**WHAT YOU HAVE TO DO**
Look through the entries below and extract exactly the lines from the one containing "Div. Rvs heren ringen, armbanden, Bike" through the one containing "Набор суккулентов D5 №91256", ends included.

**Dataset excerpts**
↓

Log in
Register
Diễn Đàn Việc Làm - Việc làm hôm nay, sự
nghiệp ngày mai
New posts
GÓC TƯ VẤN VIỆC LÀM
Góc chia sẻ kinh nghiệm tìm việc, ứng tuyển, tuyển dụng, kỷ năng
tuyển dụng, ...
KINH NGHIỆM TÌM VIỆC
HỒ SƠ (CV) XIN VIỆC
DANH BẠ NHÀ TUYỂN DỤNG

↑
↓

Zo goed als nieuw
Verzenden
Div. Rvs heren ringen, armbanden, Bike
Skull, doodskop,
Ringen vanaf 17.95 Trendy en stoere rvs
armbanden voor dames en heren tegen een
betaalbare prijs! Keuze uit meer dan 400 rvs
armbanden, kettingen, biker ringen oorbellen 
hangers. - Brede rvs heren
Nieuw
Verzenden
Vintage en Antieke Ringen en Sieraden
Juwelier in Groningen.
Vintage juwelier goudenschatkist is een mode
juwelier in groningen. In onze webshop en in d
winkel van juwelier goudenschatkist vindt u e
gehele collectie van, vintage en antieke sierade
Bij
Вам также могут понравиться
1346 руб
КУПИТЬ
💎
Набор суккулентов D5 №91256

↑

**WRITTEN RESPONSE**
Div. Rvs heren ringen, armbanden, Bike
Skull, doodskop,
Ringen vanaf 17.95 Trendy en stoere rvs
armbanden voor dames en heren tegen een
betaalbare prijs! Keuze uit meer dan 400 rvs
armbanden, kettingen, biker ringen oorbellen 
hangers. - Brede rvs heren
Nieuw
Verzenden
Vintage en Antieke Ringen en Sieraden
Juwelier in Groningen.
Vintage juwelier goudenschatkist is een mode
juwelier in groningen. In onze webshop en in d
winkel van juwelier goudenschatkist vindt u e
gehele collectie van, vintage en antieke sierade
Bij
Вам также могут понравиться
1346 руб
КУПИТЬ
💎
Набор суккулентов D5 №91256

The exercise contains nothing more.